The government is also hardly supporting "the unity of the Commonwealth of Nations", the major players of which rounded against the government of Sri Lanka prior to CHOGM late last year. It was only because significant legal advice on human rights abuses was not disclosed that the meeting went ahead in the first place.

Let's just admit it: Australia's monarchists are failing miserably to meet the high standards set by their Queen, and are never pulled up on it. But that's the whole point: the monarch and governor-general rarely, if ever, intervene in politics to set norms of behaviour. When they do – for instance, Quentin Bryce's pro-republican and pro-diversity parting shot – the monarchists get furious. As Menzies said of the Queen, "I did but see her passing by." The last thing the Queen's self-appointed agents want is a monarch who stops passing by, and tells them to lift their game (Labor is not exactly politically pure, but at least they don't claim to be defending an ancient transcendental monarch).

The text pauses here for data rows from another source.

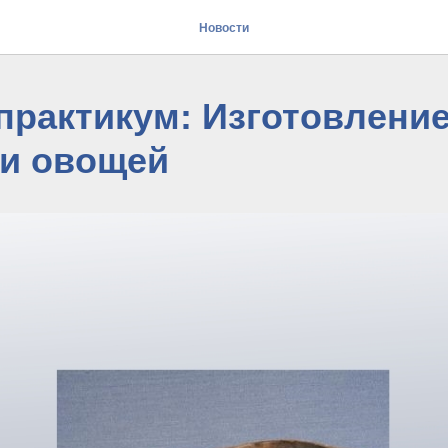
Новости
практикум: Изготовлени
ки овощей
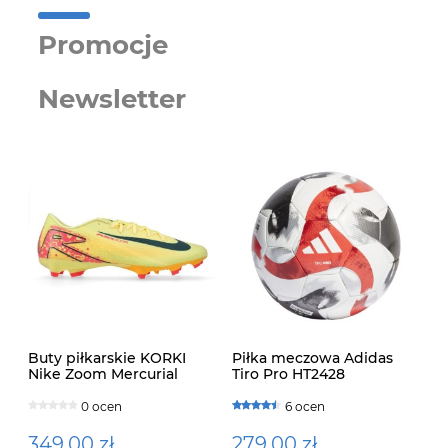
Promocje
Newsletter
Buty piłkarskie KORKI
Piłka meczowa Adidas
Nike Zoom Mercurial
Tiro Pro HT2428
Vapor 16 Academy
Mbappé FG/MG
0 ocen
6 ocen
349,00 zł
279,00 zł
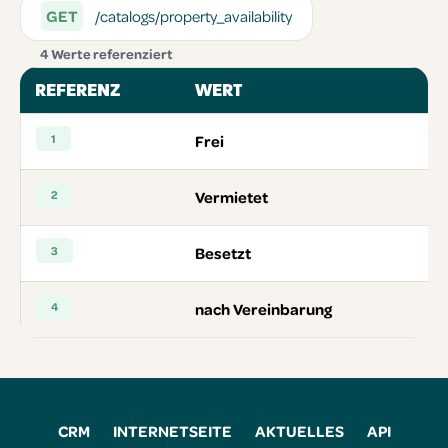
GET
/catalogs/property_availability
4 Werte referenziert
REFERENZ
WERT
1
Frei
2
Vermietet
3
Besetzt
4
nach Vereinbarung
CRM
INTERNETSEITE
AKTUELLES
API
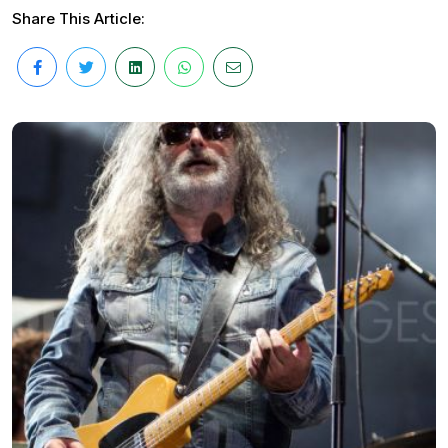
Share This Article:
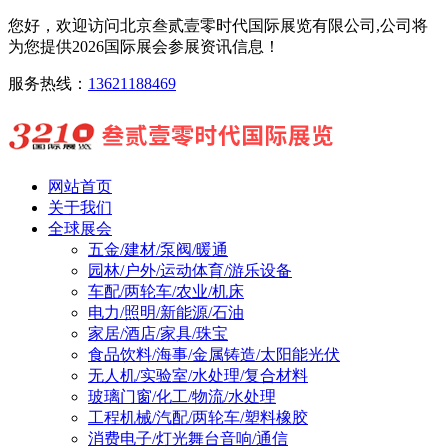
您好，欢迎访问北京叁贰壹零时代国际展览有限公司,公司将
为您提供2026国际展会参展资讯信息！
服务热线：
13621188469
网站首页
关于我们
全球展会
五金/建材/泵阀/暖通
园林/户外/运动体育/游乐设备
车配/两轮车/农业/机床
电力/照明/新能源/石油
家居/酒店/家具/珠宝
食品饮料/海事/金属铸造/太阳能光伏
无人机/实验室/水处理/复合材料
玻璃门窗/化工/物流/水处理
工程机械/汽配/两轮车/塑料橡胶
消费电子/灯光舞台音响/通信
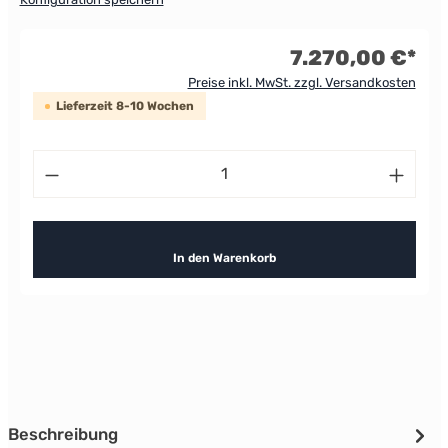
7.270,00 €*
Preise inkl. MwSt. zzgl. Versandkosten
Lieferzeit 8-10 Wochen
Produkt Anzahl: Gib den gewünschten Wert ein od
In den Warenkorb
Beschreibung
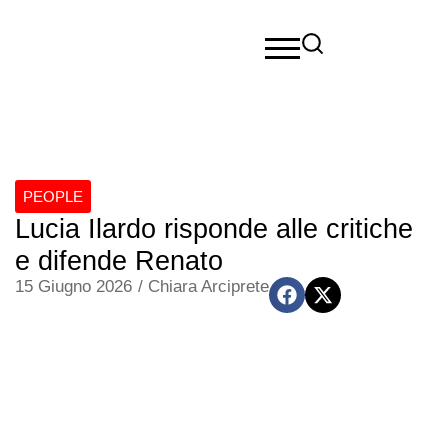
PEOPLE
Lucia Ilardo risponde alle critiche
e difende Renato
15 Giugno 2026
/
Chiara Arciprete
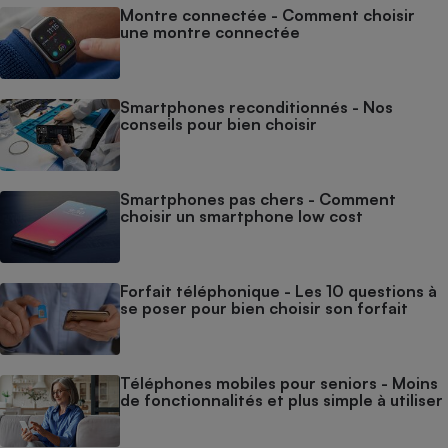
Montre connectée - Comment choisir
une montre connectée
Smartphones reconditionnés - Nos
conseils pour bien choisir
Smartphones pas chers - Comment
choisir un smartphone low cost
Forfait téléphonique - Les 10 questions à
se poser pour bien choisir son forfait
Téléphones mobiles pour seniors - Moins
de fonctionnalités et plus simple à utiliser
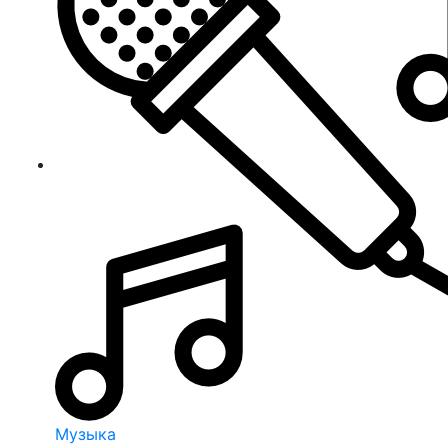
Музыка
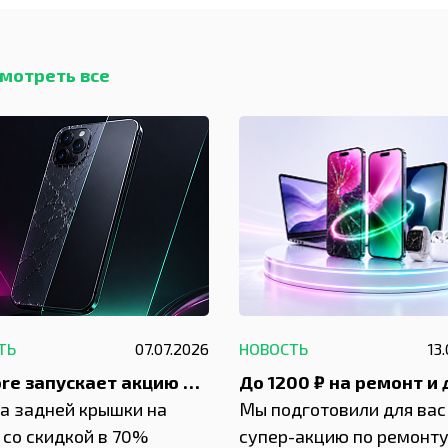
мотреть все
ТЬ
07.07.2026
НОВОСТЬ
13
IVEstore запускает акцию на замену заднего стекла
а задней крышки на
Мы подготовили для вас
 со скидкой в 70%
супер-акцию по ремонт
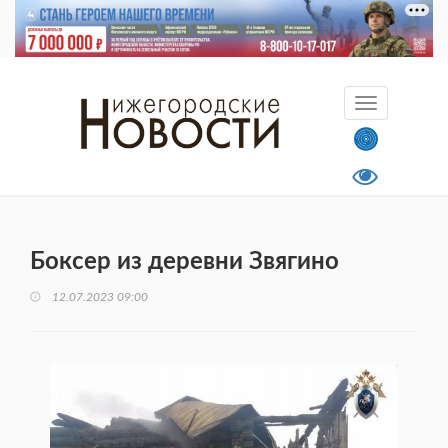
Боксер из деревни Звягино
12.07.2023 09:00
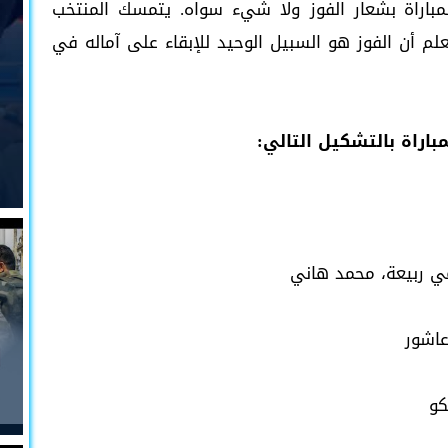
المباراة بشعار الفوز ولا شيء سواه. يتمسك المنتخب
لم أن الفوز هو السبيل الوحيد للإبقاء على آماله في
اراة بالتشكيل التالي:
مي ربيعة، محمد هاني
عاشور
كو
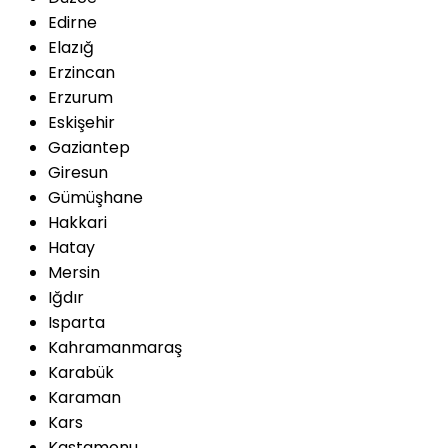
Edirne
Elazığ
Erzincan
Erzurum
Eskişehir
Gaziantep
Giresun
Gümüşhane
Hakkari
Hatay
Mersin
Iğdır
Isparta
Kahramanmaraş
Karabük
Karaman
Kars
Kastamonu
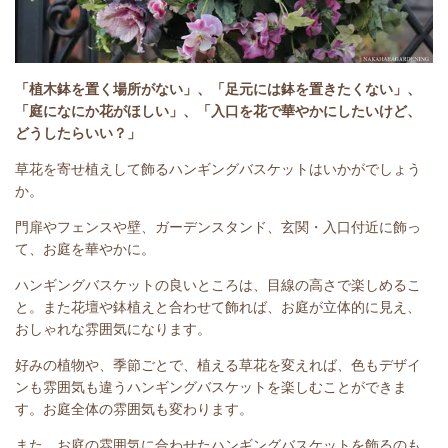
「植木鉢を置く場所がない」、「足元には鉢を置きたくない」、
「庭になにか花がほしい」、「入口を花で華やかにしたいけど、
どうしたらいい？」
草花を寄せ植えして飾るハンギングバスケットはいかがでしょう
か。
門扉やフェンスや壁、ガーデンスタンド、玄関・入口付近に飾っ
て、お庭を華やかに。
ハンギングバスケットの良いところは、目線の高さで楽しめるこ
と。また花壇や鉢植えと合わせて飾れば、お庭が立体的に見え、
おしゃれな雰囲気になります。
好みの植物や、季節ごとで、植える草花を変えれば、色もデザイ
ンも雰囲気も違うハンギングバスケットを楽しむことができま
す。お庭全体の雰囲気も変わります。
また、お庭の雰囲気に合わせたハンギングバスケットを飾るのも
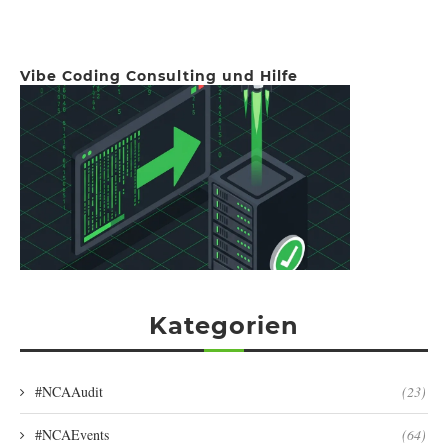
Vibe Coding Consulting und Hilfe
Kategorien
#NCAAudit
(23)
#NCAEvents
(64)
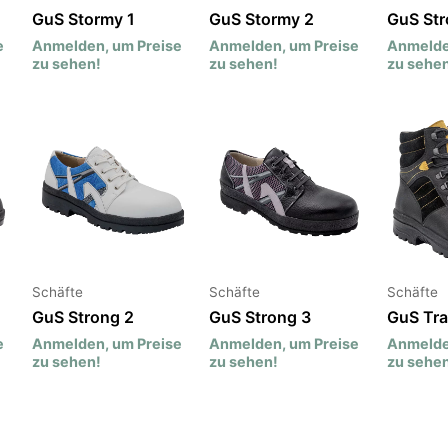
GuS Stormy 1
GuS Stormy 2
GuS St
e
Anmelden, um Preise
Anmelden, um Preise
Anmelde
zu sehen!
zu sehen!
zu sehen
Schäfte
Schäfte
Schäfte
GuS Strong 2
GuS Strong 3
GuS Trai
e
Anmelden, um Preise
Anmelden, um Preise
Anmelde
zu sehen!
zu sehen!
zu sehen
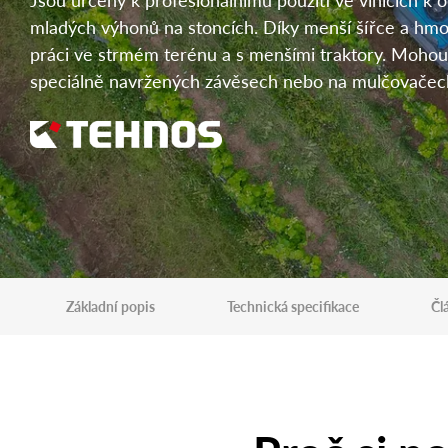
mladých výhonů na stoncích. Díky menší šířce a hmo
práci ve strmém terénu a s menšími traktory. Moho
speciálně navržených závěsech nebo na mulčovačec
Základní popis
Technická specifikace
Čl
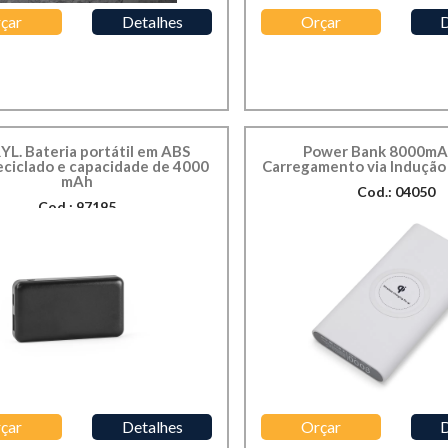
çar
Detalhes
Orçar
D
YL. Bateria portátil em ABS
Power Bank 8000mA
ciclado e capacidade de 4000
Carregamento via Indução 
mAh
Cod.: 04050
Cod.: 97195
çar
Detalhes
Orçar
D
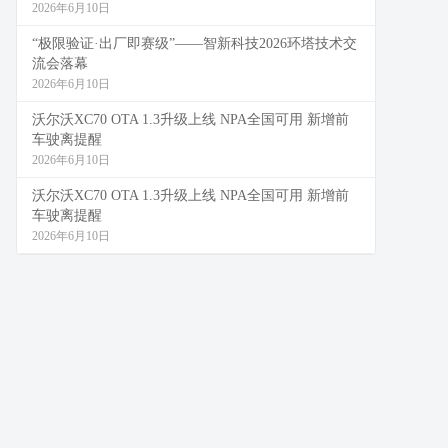
2026年6月10日
“极限验证·出厂即赛级”——智新科技2026环塔技术交
流会落幕
2026年6月10日
沃尔沃XC70 OTA 1.3升级上线 NPA全国可用 新增前
车驶离提醒
2026年6月10日
沃尔沃XC70 OTA 1.3升级上线 NPA全国可用 新增前
车驶离提醒
2026年6月10日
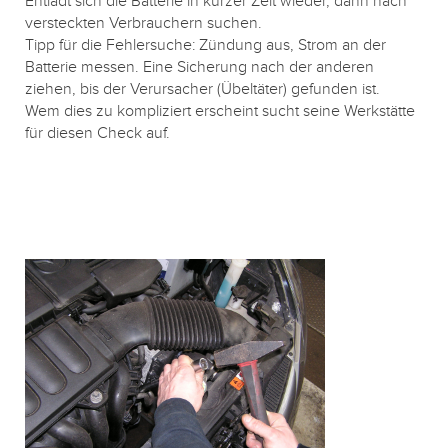
Entlädt sich die Batterie in kurzer Zeit wieder, dann nach
versteckten Verbrauchern suchen.
Tipp für die Fehlersuche: Zündung aus, Strom an der
Batterie messen. Eine Sicherung nach der anderen
ziehen, bis der Verursacher (Übeltäter) gefunden ist.
Wem dies zu kompliziert erscheint sucht seine Werkstätte
für diesen Check auf.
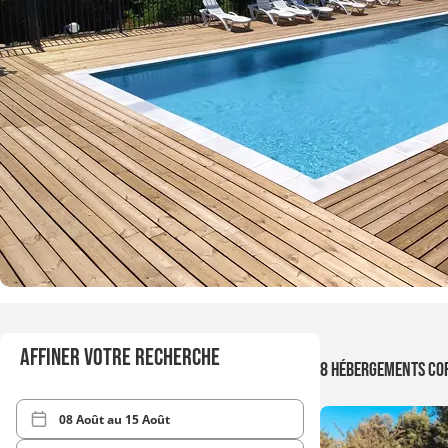
Affiner votre recherche
8 hébergements co
08 Août
au
15 Août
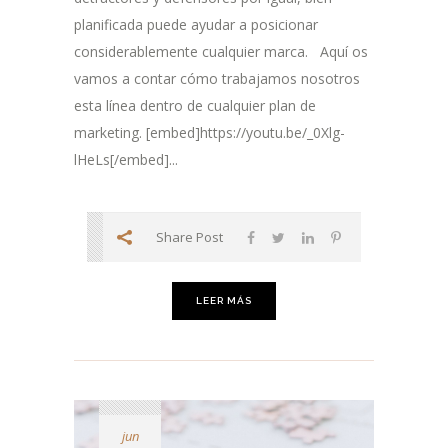
planificada puede ayudar a posicionar
considerablemente cualquier marca. Aquí os
vamos a contar cómo trabajamos nosotros
esta línea dentro de cualquier plan de
marketing. [embed]https://youtu.be/_0Xlg-
lHeLs[/embed]...
Share Post
LEER MÁS
jun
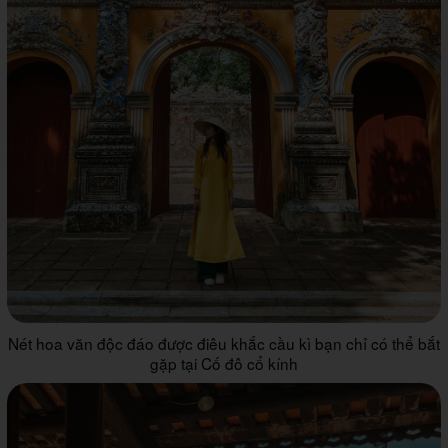
Nét hoa văn độc đáo được điêu khắc cầu kì bạn chỉ có thể bắt
gặp tại Cố đô cổ kính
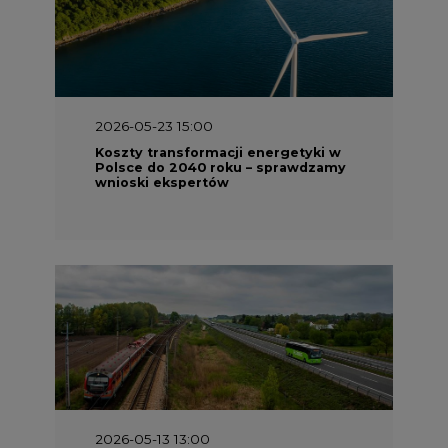
2026-05-13 13:00
FLIX opublikował raport
zrównoważonego rozwoju 2025
2026-05-11 10:30
Emitel prezentuje Raport ESG za
2025 rok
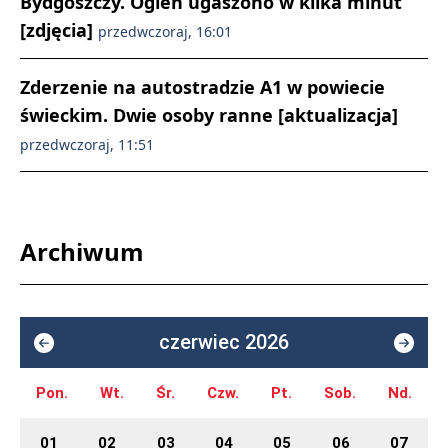
Bydgoszczy. Ogień ugaszono w kilka minut
[zdjęcia]
przedwczoraj, 16:01
Zderzenie na autostradzie A1 w powiecie
świeckim. Dwie osoby ranne [aktualizacja]
przedwczoraj, 11:51
Archiwum
czerwiec 2026
Pon.
Wt.
Śr.
Czw.
Pt.
Sob.
Nd.
01
02
03
04
05
06
07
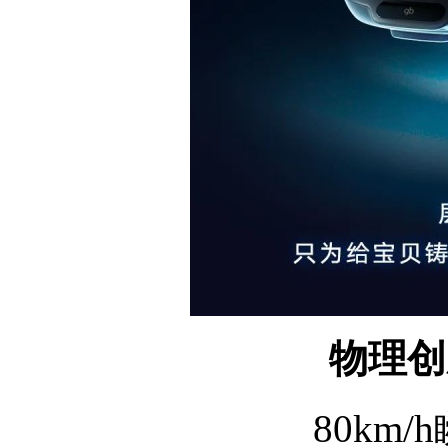
物理创
80km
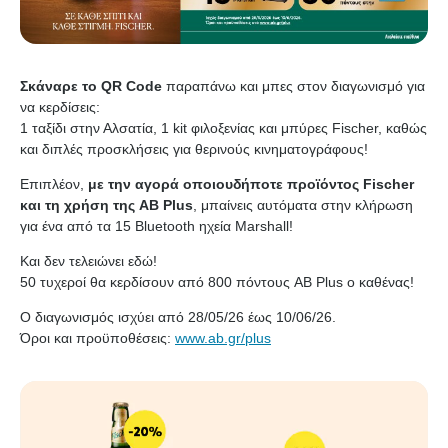
Σκάναρε το QR Code
παραπάνω και μπες στον διαγωνισμό για
να κερδίσεις:
1 ταξίδι στην Αλσατία, 1 kit φιλοξενίας και μπύρες Fischer, καθώς
και διπλές προσκλήσεις για θερινούς κινηματογράφους!
Επιπλέον,
με την αγορά οποιουδήποτε προϊόντος Fischer
και τη χρήση της AB Plus
, μπαίνεις αυτόματα στην κλήρωση
για ένα από τα 15 Bluetooth ηχεία Marshall!
Και δεν τελειώνει εδώ!
50 τυχεροί θα κερδίσουν από 800 πόντους AB Plus ο καθένας!
Ο διαγωνισμός ισχύει από 28/05/26 έως 10/06/26.
Όροι και προϋποθέσεις:
www.ab.gr/plus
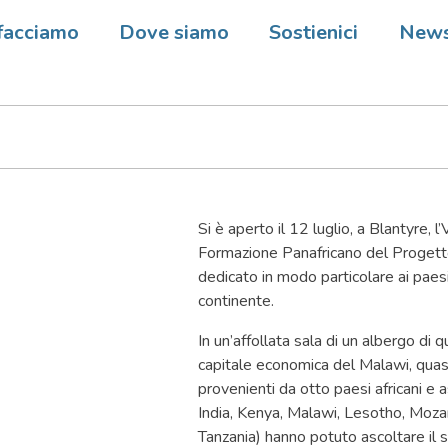
: Inaugurato lVIII Corso di
facciamo
Dove siamo
Sostienici
New
ione di DREAM
Si è aperto il 12 luglio, a Blantyre, l’
Formazione Panafricano del Proge
dedicato in modo particolare ai paes
continente.
In un’affollata sala di un albergo di q
capitale economica del Malawi, quasi
provenienti da otto paesi africani e as
India, Kenya, Malawi, Lesotho, Moza
Tanzania) hanno potuto ascoltare il sa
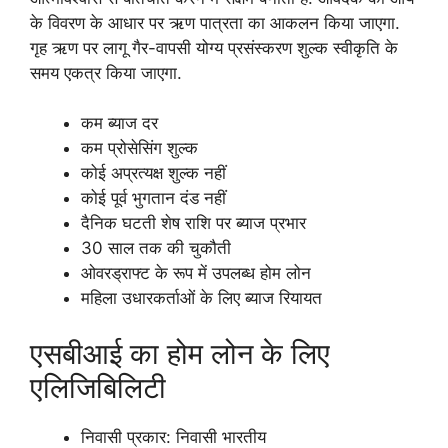
के विवरण के आधार पर ऋण पात्रता का आकलन किया जाएगा.
गृह ऋण पर लागू गैर-वापसी योग्य प्रसंस्करण शुल्क स्वीकृति के
समय एकत्र किया जाएगा.
कम ब्याज दर
कम प्रोसेसिंग शुल्क
कोई अप्रत्यक्ष शुल्क नहीं
कोई पूर्व भुगतान दंड नहीं
दैनिक घटती शेष राशि पर ब्याज प्रभार
30 साल तक की चुकौती
ओवरड्राफ्ट के रूप में उपलब्ध होम लोन
महिला उधारकर्ताओं के लिए ब्याज रियायत
एसबीआई का होम लोन के लिए
एलिजिबिलिटी
निवासी प्रकार: निवासी भारतीय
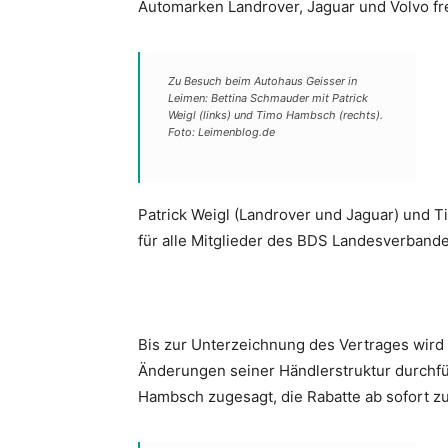
Automarken Landrover, Jaguar und Volvo fr
Württemberg
Zu Besuch beim Autohaus Geisser in
Leimen: Bettina Schmauder mit Patrick
Weigl (links) und Timo Hambsch (rechts).
Foto: Leimenblog.de
e.V.
Patrick Weigl (Landrover und Jaguar) und 
für alle Mitglieder des BDS Landesverbande
Bis zur Unterzeichnung des Vertrages wird 
Änderungen seiner Händlerstruktur durchfü
Hambsch zugesagt, die Rabatte ab sofort z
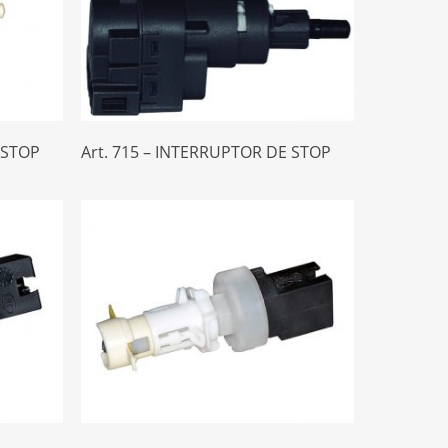
Leer Más
 STOP
Art. 715 – INTERRUPTOR DE STOP
Leer Más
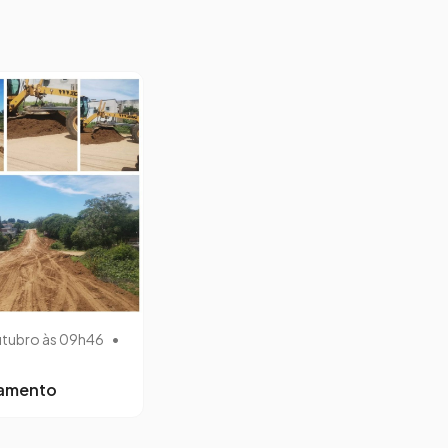
utubro às 09h46
•
lamento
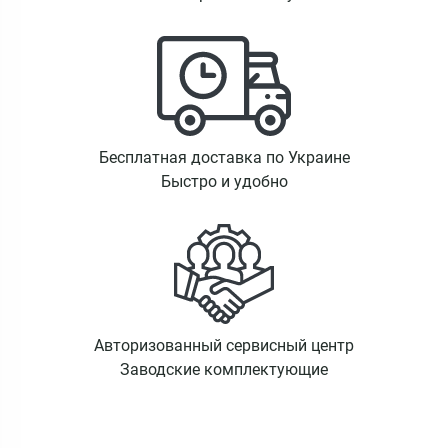
Бесплатная доставка по Украине
Быстро и удобно
Авторизованный сервисный центр
Заводские комплектующие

If republicans want to cut through, they should argue that far from being a bully pulpit for a native-born demagogue, an Australian presidency would be more effective at defending the institutions of our democracy against those who would treat them like playthings for short-term political gain. Doing so would strip monarchists of both their put-upon victimhood status, and their claim to be the guardians of Australian sovereignty, virtue and rectitude.

Far from being a radical proposal, the republic could then be characterised in terms that are both universal and realistic, as a reform in continuity with the best and most enduring elements of Australian political tradition.